SUPPLIED DATA ->
::::::::::

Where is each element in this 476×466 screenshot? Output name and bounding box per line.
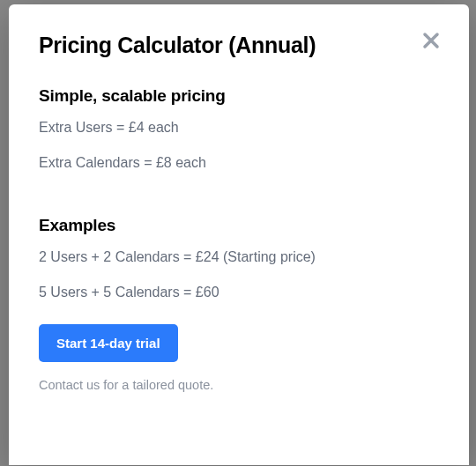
extra-users-price: Extra Users = £4 each: [39, 118, 439, 137]
example-line-2: 5 Users + 5 Calendars = £60: [39, 283, 439, 302]
modal-header: Pricing Calculator (Annual): [39, 33, 439, 58]
example-line-1: 2 Users + 2 Calendars = £24 (Starting pr…: [39, 248, 439, 267]
examples-heading: Examples: [39, 216, 439, 235]
pricing-section: Simple, scalable pricing Extra Users = £…: [39, 86, 439, 174]
contact-quote-text: Contact us for a tailored quote.: [39, 378, 439, 392]
close-icon: [421, 31, 441, 50]
pricing-calculator-modal: Pricing Calculator (Annual) Simple, scal…: [9, 4, 469, 465]
pricing-heading: Simple, scalable pricing: [39, 86, 439, 106]
extra-calendars-price: Extra Calendars = £8 each: [39, 153, 439, 173]
start-trial-button[interactable]: Start 14-day trial: [39, 324, 178, 362]
close-button[interactable]: [421, 31, 441, 50]
examples-section: Examples 2 Users + 2 Calendars = £24 (St…: [39, 216, 439, 392]
modal-title: Pricing Calculator (Annual): [39, 33, 316, 58]
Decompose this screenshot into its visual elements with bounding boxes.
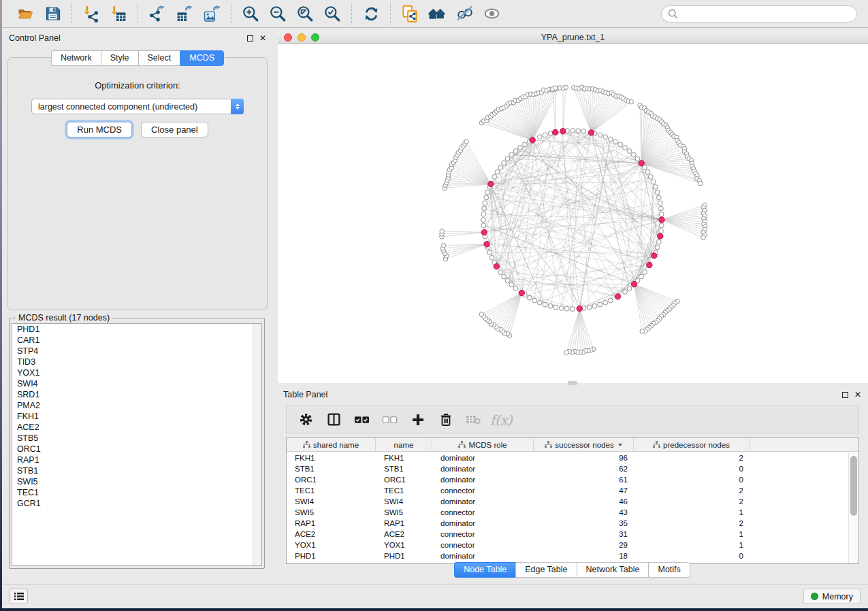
open-file-button[interactable] — [12, 2, 39, 25]
network-node[interactable] — [640, 329, 645, 333]
network-node[interactable] — [537, 300, 542, 305]
network-node[interactable] — [522, 142, 527, 147]
result-list-scrollbar[interactable] — [253, 324, 261, 565]
tab-node-table[interactable]: Node Table — [454, 562, 515, 578]
network-node[interactable] — [502, 161, 507, 165]
network-node[interactable] — [659, 206, 664, 211]
network-node[interactable] — [509, 152, 514, 157]
network-node[interactable] — [502, 274, 507, 279]
mcds-node-item[interactable]: PMA2 — [12, 400, 261, 411]
mcds-node[interactable] — [481, 229, 487, 235]
network-node[interactable] — [513, 149, 518, 154]
network-node[interactable] — [648, 174, 653, 179]
network-node[interactable] — [505, 278, 510, 283]
network-node[interactable] — [653, 184, 658, 189]
network-node[interactable] — [629, 99, 634, 104]
mcds-node[interactable] — [577, 306, 582, 311]
network-node[interactable] — [587, 305, 592, 310]
network-node[interactable] — [481, 223, 486, 228]
network-node[interactable] — [482, 206, 487, 211]
float-table-panel-icon[interactable] — [842, 392, 848, 398]
network-node[interactable] — [659, 212, 664, 216]
network-node[interactable] — [643, 270, 647, 275]
hide-selection-button[interactable] — [451, 2, 478, 25]
export-table-button[interactable] — [171, 2, 198, 25]
network-node[interactable] — [656, 195, 661, 200]
clone-network-button[interactable] — [396, 2, 423, 25]
network-node[interactable] — [484, 195, 489, 200]
zoom-fit-button[interactable] — [291, 2, 319, 25]
network-canvas[interactable] — [278, 44, 868, 383]
mcds-node[interactable] — [519, 290, 524, 295]
network-node[interactable] — [592, 303, 597, 308]
table-row[interactable]: FKH1FKH1dominator962 — [287, 452, 848, 463]
tab-mcds[interactable]: MCDS — [180, 50, 224, 66]
network-node[interactable] — [656, 240, 661, 244]
network-node[interactable] — [655, 245, 660, 250]
network-node[interactable] — [608, 298, 613, 303]
tab-edge-table[interactable]: Edge Table — [515, 562, 576, 578]
zoom-in-button[interactable] — [237, 2, 264, 25]
network-node[interactable] — [581, 129, 586, 134]
mcds-result-list[interactable]: PHD1CAR1STP4TID3YOX1SWI4SRD1PMA2FKH1ACE2… — [12, 323, 262, 566]
run-mcds-button[interactable]: Run MCDS — [67, 122, 132, 137]
table-row[interactable]: YOX1YOX1connector291 — [287, 540, 848, 550]
network-node[interactable] — [659, 229, 664, 233]
network-node[interactable] — [635, 156, 640, 161]
mcds-node-item[interactable]: ACE2 — [12, 422, 261, 433]
export-network-button[interactable] — [144, 2, 171, 25]
show-selection-button[interactable] — [478, 2, 505, 25]
network-node[interactable] — [548, 131, 553, 136]
mcds-node-item[interactable]: FKH1 — [12, 411, 261, 422]
network-node[interactable] — [440, 229, 445, 234]
tab-motifs[interactable]: Motifs — [648, 562, 690, 578]
mcds-node-item[interactable]: TEC1 — [12, 487, 261, 498]
network-node[interactable] — [527, 295, 532, 300]
network-node[interactable] — [627, 149, 632, 154]
mcds-node-item[interactable]: RAP1 — [12, 455, 261, 465]
network-node[interactable] — [485, 190, 490, 195]
refresh-button[interactable] — [357, 2, 385, 25]
mcds-node[interactable] — [639, 161, 644, 166]
search-input[interactable] — [661, 5, 857, 22]
network-node[interactable] — [464, 139, 469, 144]
close-table-panel-icon[interactable]: ✕ — [854, 391, 861, 399]
mcds-node[interactable] — [647, 262, 652, 267]
close-panel-button[interactable]: Close panel — [141, 122, 208, 137]
mcds-node[interactable] — [488, 181, 494, 186]
mcds-node-item[interactable]: SRD1 — [12, 389, 261, 400]
mcds-node[interactable] — [484, 242, 489, 247]
network-node[interactable] — [498, 270, 503, 275]
network-node[interactable] — [495, 169, 500, 174]
delete-table-button[interactable] — [461, 409, 486, 431]
column-header-successor-nodes[interactable]: successor nodes — [534, 438, 634, 451]
mcds-node-item[interactable]: GCR1 — [12, 498, 261, 509]
network-node[interactable] — [598, 133, 602, 137]
show-columns-button[interactable] — [321, 409, 347, 431]
export-image-button[interactable] — [198, 2, 225, 25]
deselect-all-button[interactable] — [377, 409, 402, 431]
tab-select[interactable]: Select — [138, 50, 180, 66]
mcds-node[interactable] — [631, 282, 637, 287]
memory-button[interactable]: Memory — [803, 589, 861, 604]
network-titlebar[interactable]: YPA_prune.txt_1 — [278, 31, 868, 44]
network-node[interactable] — [659, 223, 664, 228]
table-row[interactable]: TEC1TEC1connector472 — [287, 485, 848, 496]
network-node[interactable] — [570, 129, 575, 133]
network-node[interactable] — [651, 180, 656, 184]
network-node[interactable] — [608, 137, 613, 142]
network-node[interactable] — [513, 286, 518, 291]
mcds-node-item[interactable]: STB5 — [12, 433, 261, 444]
network-node[interactable] — [553, 305, 558, 310]
network-node[interactable] — [603, 300, 608, 305]
mcds-node-item[interactable]: ORC1 — [12, 444, 261, 455]
delete-column-button[interactable] — [433, 409, 458, 431]
function-builder-button[interactable]: f(x) — [489, 409, 514, 431]
float-panel-icon[interactable] — [247, 35, 253, 42]
column-header-MCDS-role[interactable]: MCDS role — [432, 438, 534, 451]
save-session-button[interactable] — [39, 2, 66, 25]
network-node[interactable] — [543, 302, 547, 307]
close-panel-icon[interactable]: ✕ — [259, 34, 266, 42]
network-node[interactable] — [489, 255, 494, 260]
mcds-node-item[interactable]: SWI4 — [12, 378, 261, 389]
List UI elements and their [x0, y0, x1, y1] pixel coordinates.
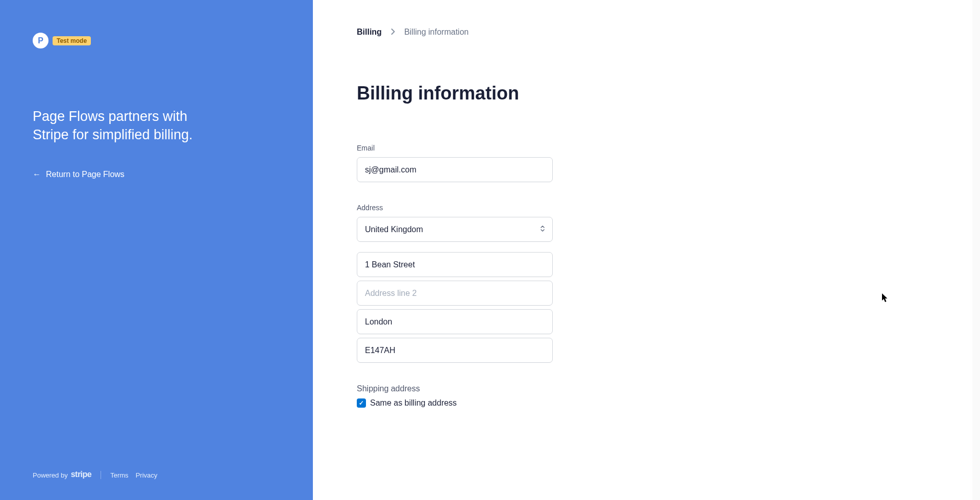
breadcrumb: Billing Billing information: [357, 28, 936, 37]
brand-logo-letter: P: [38, 36, 43, 45]
shipping-address-label: Shipping address: [357, 384, 553, 393]
scrollbar[interactable]: [972, 0, 980, 500]
brand-header: P Test mode: [33, 33, 280, 48]
cursor-icon: [882, 293, 889, 305]
terms-link[interactable]: Terms: [110, 471, 128, 479]
email-field[interactable]: [357, 157, 553, 182]
left-panel: P Test mode Page Flows partners with Str…: [0, 0, 313, 500]
address-line1-field[interactable]: [357, 252, 553, 277]
breadcrumb-parent[interactable]: Billing: [357, 28, 382, 37]
billing-form: Email Address United Kingdom Shippin: [357, 144, 553, 408]
same-as-billing-label: Same as billing address: [370, 398, 457, 408]
test-mode-badge: Test mode: [53, 36, 91, 45]
postal-code-field[interactable]: [357, 338, 553, 363]
check-icon: ✓: [359, 399, 364, 407]
same-as-billing-checkbox[interactable]: ✓: [357, 398, 366, 408]
breadcrumb-current: Billing information: [404, 28, 469, 37]
powered-by-label: Powered by: [33, 471, 68, 479]
return-link[interactable]: ← Return to Page Flows: [33, 170, 280, 179]
country-value: United Kingdom: [365, 225, 423, 234]
headline-text: Page Flows partners with Stripe for simp…: [33, 107, 227, 144]
email-label: Email: [357, 144, 553, 152]
footer-divider: [101, 471, 101, 479]
footer: Powered by stripe Terms Privacy: [33, 470, 157, 480]
address-label: Address: [357, 204, 553, 212]
return-link-label: Return to Page Flows: [46, 170, 125, 179]
chevron-right-icon: [391, 28, 395, 36]
address-line2-field[interactable]: [357, 281, 553, 306]
page-title: Billing information: [357, 83, 936, 104]
arrow-left-icon: ←: [33, 170, 41, 179]
footer-links: Terms Privacy: [110, 471, 157, 479]
city-field[interactable]: [357, 309, 553, 334]
privacy-link[interactable]: Privacy: [136, 471, 158, 479]
powered-by: Powered by stripe: [33, 470, 91, 480]
stripe-wordmark: stripe: [71, 470, 92, 479]
country-select[interactable]: United Kingdom: [357, 217, 553, 242]
right-panel: Billing Billing information Billing info…: [313, 0, 980, 500]
brand-logo: P: [33, 33, 48, 48]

::::::::::

TASK DETAILS -> Show me every line in the data above that includes "United".

RESULT OF THE TASK ->
billing-form: Email Address United Kingdom Shippin: [357, 144, 553, 408]
country-value: United Kingdom: [365, 225, 423, 234]
country-select[interactable]: United Kingdom: [357, 217, 553, 242]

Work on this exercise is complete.